Por otro lado, resulta evidente que en un científico del nivel de Nash la idea
de estar cumpliendo una tarea importante es normal y previsible; pero esa misma
idea filtrada por su patología se convertía en el hecho de verse a sí mismo
como un enviado de la divinidad encargado de transmitir mensajes revelados, y rodeado
tanto de partidarios como opositores y agentes secretos que le perseguían. Sus
creativas asociaciones excedían entonces del marco que consiente lo real. Sin
embargo, el mismo Nash, que llegó a tener conciencia de su enfermedad (algo
inhabitual en un psicótico), comprobó las similitudes entre la manera de pensar
que le llevó hasta el premio Nobel y la que le abismó en la enfermedad mental,
como se puede deducir de estas palabras suyas: “Yo no habría tenido ideas tan
buenas científicamente si hubiera tenido una forma más normal de pensar”.
Pasemos
a otro ejemplo: Sigmund Freud fue un hombre de acreditada inteligencia. Su
principal aportación fue la de descubrir las conexiones existentes entre las
perturbaciones que pueden sufrir los niños en su desarrollo y los trastornos
psíquicos que esos niños sufrirán cuando lleguen a la edad adulta. Esa
capacidad de crear puentes entre la psique del niño y la del adulto demuestra
una gran creatividad. Sin embargo, incluso Freud manifestaba vertientes de esa
capacidad asociativa que probablemente iban más allá de la mera extravagancia: era
un gran supersticioso, estaba obsesionado con los números 23 y 28, y tenía un
temor inexplicable al número 62; nunca,
por ejemplo, se hospedaba en un hotel con más de 62 habitaciones.
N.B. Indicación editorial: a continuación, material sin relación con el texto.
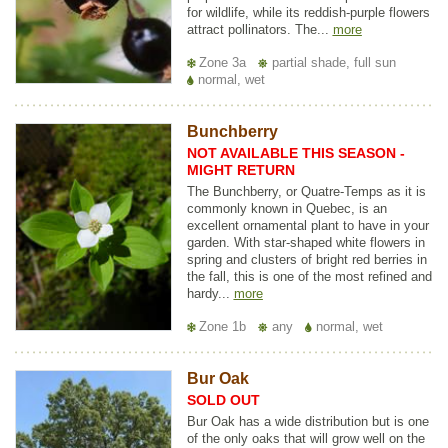
for wildlife, while its reddish-purple flowers
attract pollinators. The...
more
Zone 3a
partial shade, full sun
normal, wet
Bunchberry
NOT AVAILABLE THIS SEASON -
MIGHT RETURN
The Bunchberry, or Quatre-Temps as it is
commonly known in Quebec, is an
excellent ornamental plant to have in your
garden. With star-shaped white flowers in
spring and clusters of bright red berries in
the fall, this is one of the most refined and
hardy...
more
Zone 1b
any
normal, wet
Bur Oak
SOLD OUT
Bur Oak has a wide distribution but is one
of the only oaks that will grow well on the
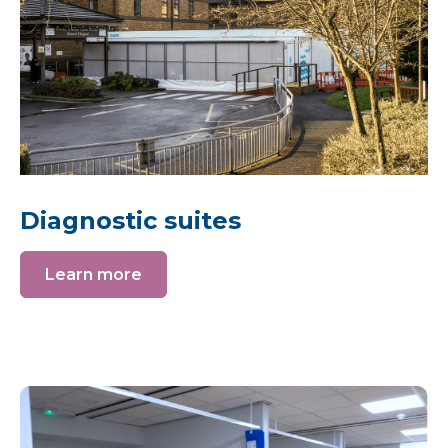
Diagnostic suites
Learn more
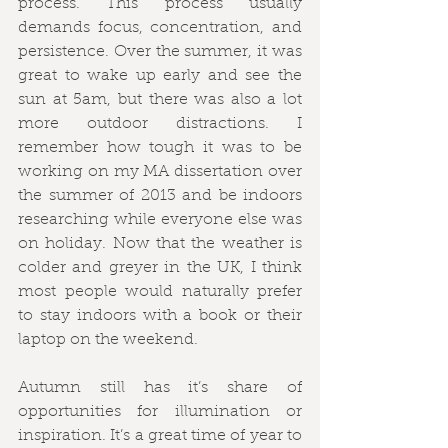
process. This process usually 
demands focus, concentration, and 
persistence. Over the summer, it was 
great to wake up early and see the 
sun at 5am, but there was also a lot 
more outdoor distractions. I 
remember how tough it was to be 
working on my MA dissertation over 
the summer of 2013 and be indoors 
researching while everyone else was 
on holiday. Now that the weather is 
colder and greyer in the UK, I think 
most people would naturally prefer 
to stay indoors with a book or their 
laptop on the weekend. 
Autumn still has it’s share of 
opportunities for illumination or 
inspiration. It’s a great time of year to 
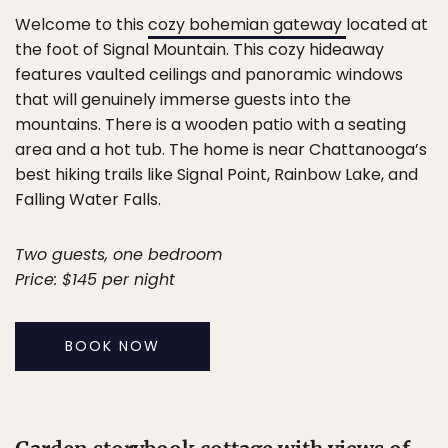
Welcome to this
cozy bohemian gateway
located at
the foot of Signal Mountain. This cozy hideaway
features vaulted ceilings and panoramic windows
that will genuinely immerse guests into the
mountains. There is a wooden patio with a seating
area and a hot tub. The home is near Chattanooga’s
best hiking trails like Signal Point, Rainbow Lake, and
Falling Water Falls.
Two guests, one bedroom
Price: $145 per night
BOOK NOW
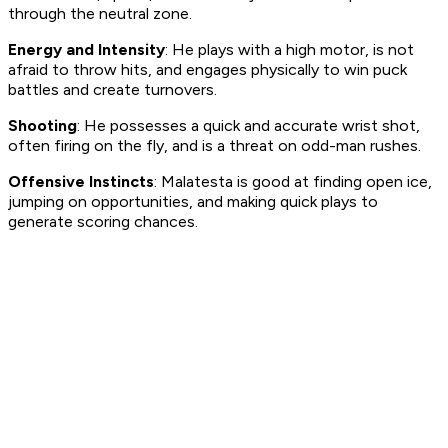
through the neutral zone.
Energy and Intensity
: He plays with a high motor, is not
afraid to throw hits, and engages physically to win puck
battles and create turnovers.
Shooting
: He possesses a quick and accurate wrist shot,
often firing on the fly, and is a threat on odd-man rushes.
Offensive Instincts
: Malatesta is good at finding open ice,
jumping on opportunities, and making quick plays to
generate scoring chances.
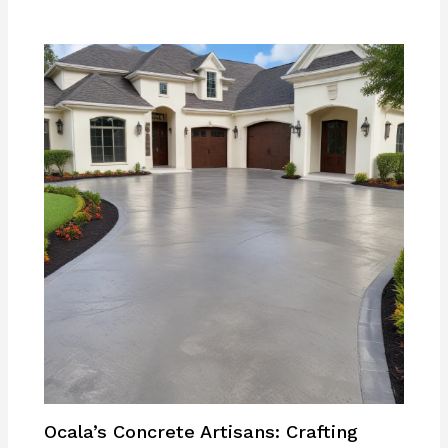
Ocala’s Concrete Artisans: Crafting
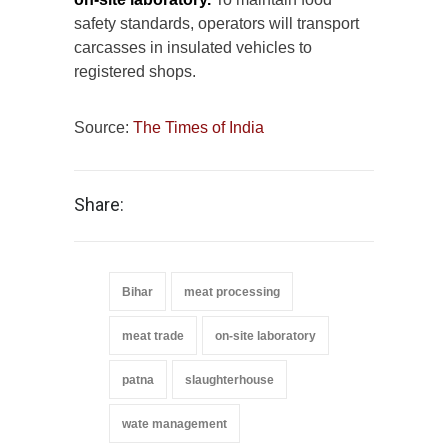
safety standards, operators will transport
carcasses in insulated vehicles to
registered shops.
Source:
The Times of India
Share:
Bihar
meat processing
meat trade
on-site laboratory
patna
slaughterhouse
wate management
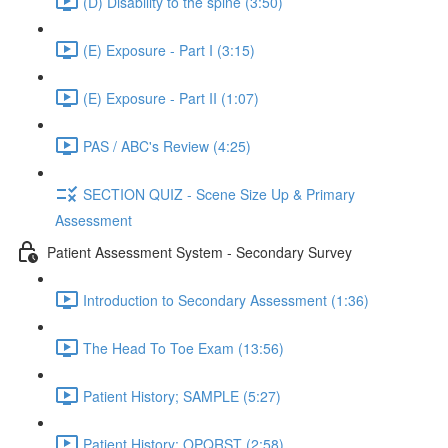
(D) Disability to the spine (3:50)
(E) Exposure - Part I (3:15)
(E) Exposure - Part II (1:07)
PAS / ABC's Review (4:25)
SECTION QUIZ - Scene Size Up & Primary
Assessment
Patient Assessment System - Secondary Survey
Introduction to Secondary Assessment (1:36)
The Head To Toe Exam (13:56)
Patient History; SAMPLE (5:27)
Patient History; OPQRST (2:58)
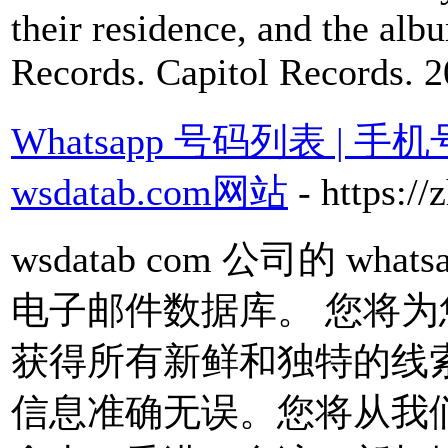
their residence, and the al
Records. Capitol Records. 2
Whatsapp 号码列表 | 
wsdatab.com网站
- https:/
wsdatab com 公司的 w
电子邮件数据库。 您将
获得所有新鲜和独特的线
信息准确无误。您将从我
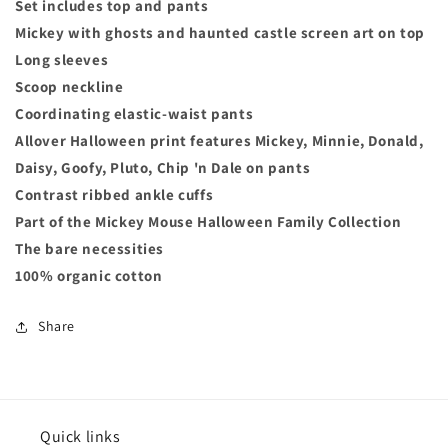
Set includes top and pants
Mickey with ghosts and haunted castle screen art on top
Long sleeves
Scoop neckline
Coordinating elastic-waist pants
Allover Halloween print features Mickey, Minnie, Donald,
Daisy, Goofy, Pluto, Chip 'n Dale on pants
Contrast ribbed ankle cuffs
Part of the Mickey Mouse Halloween Family Collection
The bare necessities
100% organic cotton
Share
Quick links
También
tenía fobia a los helechos y no le gustaba comprar ropa: solo se permitía tener
tres trajes, tres mudas de ropa interior y tres pares de zapatos.
De todos
estos casos se puede extraer una inferencia un tanto perturbadora: las personas
creativas, trastornadas o inteligentes, son, en su conjunto, aquellas que
observan la realidad aparente con suspicacia. Dicho de otra forma, son unos
seres inadaptados: en algún momento crítico, la realidad les ha hecho sufrir y
eso les ha empujado a alejarse de ella (de lo que es evidente), a sustituirla por, o enriquecerla con,
ensueños o construcciones imaginarias, o a escrutar a través de las rendijas
abiertas en sus formas aparentes, a analizar obsesivamente sus partes ocultas y
quizás anticipar por dónde puedan llegar sus ataques más lacerantes. Esa
suspicacia, esa manera inadaptada de observar la realidad que empuja a detectar
en ella partes ocultas, conexiones no evidentes entre unas cosas y otras, sirve,
pues, de sustrato tanto para la creatividad caótica y desintegradora del
extravagante y del loco como de la creatividad ordenada e integradora de la
persona inteligente. Sin embargo, ambas fuentes de creatividad, puesto que
comparten la raíz, pueden entremezclarse, y el inteligente, confiado en la
productividad habitual de sus descubrimientos, llega en ocasiones a autoafirmarse
excesivamente y mostrar una seguridad improcedente porque algunas veces su
inteligencia pasa a conducirse por caminos disparatados.